In 1950 Jean Wallbridge and Mary Imrie became the first Canadian women, and among the first women in North America, to establish an architectural partnership.
Wallbridge & Imrie (1950-1979)
Jean Wallbridge and Mary Imrie likely met at the University of Alberta while they were both enrolled in the Bachelors of Applied Science in Architecture program under the tutelage of Dr. Cecil Burgess. Born in 1912, Wallbridge was six years Imrie’s senior and had studied in private schools in Victoria, Switzerland and England before returning to her birthplace and graduating from Victoria High School in Edmonton. One of only four women to graduate from the U of A program, Wallbridge was awarded the fourth place medal in the Class A section by the Royal Architectural Institute of Canada upon her graduation in 1939.
Imrie moved to Edmonton with her family from Toronto in 1921. Her father, John Imrie, became a Pulitzer Prize winner in his work as the publisher of the Edmonton Journal. Mary Imrie showed her architectural prowess early, designing her family’s lake cottage when she was just 16. Imrie was only two years into the Architectural program at the U of A when Dr. Cecil Burgess resigned in 1940 and the department discontinued. She completed her degree at the University of Toronto, graduating in 1944. Peter Rule had been their classmate at the U of A and both Wallbridge and Imrie ended up working for Rule, Wynn, and Rule for a time in the early 1940s. Both also joined the Association of Alberta Architects, Wallbridge in 1941 and Imrie in 1944, becoming the third and fifth women to do so.
Initially, the young architects found experience elsewhere, Wallbridge working with the town planners in Saint John, New Brunswick during the war, and Imrie gaining experience in Vancouver and Toronto, but the women were reunited as drafters under Maxwell Dewer in Edmonton’s Office of the City Architect between the years 1946 and 1949. Wallbridge became the technical assistant in Town Planning during this time. In 1947 both architects were granted a three month leave from their City jobs. They were the only two Canadians selected by Columbia University to take part in an impactful architectural tour of Europe to study post-war reconstruction, rehabilitation, and urban planning. Upon their return the Edmonton Bulletin interviewed the women. Imrie said that unlike the reality in post-war Europe “Canada had not yet reached the stage where people realize the importance of planning in country-wide units”, but she felt “confident that that time will come”. The women later spent a year touring South America (1949-1950), and travelled to Afghanistan, Northern India, and the Middle East (1957-1958) documenting their experiences for architectural journals.

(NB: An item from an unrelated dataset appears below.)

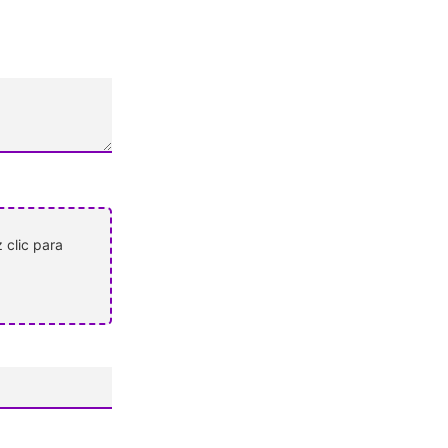
 clic para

Their friendship and partnership was secured when they moved into their purpose built home and office they called “Six Acres” overlooking the North Saskatchewan River across from where Terwilligar Recreation Area is today. Wallbridge & Imrie specialized in apartments, residential plans, seniors’ residences, and housing projects, using what the Edmonton Journal deemed were “light, open concepts that were novel in Edmonton”. Their specialization, however, was not solely their choosing. Many lucrative commercial projects bypassed the women and landed in the laps of their male counterparts. This, even after their impressive work for Maxwell Dewar at the City, who countered the bias at the time and recommended the women’s wages be increased to correspond with the male architects. In 1957 Wallbridge & Imrie was awarded the Canadian Housing Design Council Award.
Upon the death of Jean Wallbridge in 1979, Imrie retired their practise and enjoyed a quiet outdoors life in their home and on the trails of some of the vast land that she acquired over the course of her life. When she died in 1988, Imrie left the bulk of her estate to the Province of Alberta for conservation purposes. This included around 260 acres of largely undeveloped land in an around Edmonton, and $2 million to the U of A mostly earmarked for the care, maintenance, and advancement of the Devonian Botanical Garden. “Six Acres” has been renamed Imrie House and became home to the Land Stewardship Centre in 1996.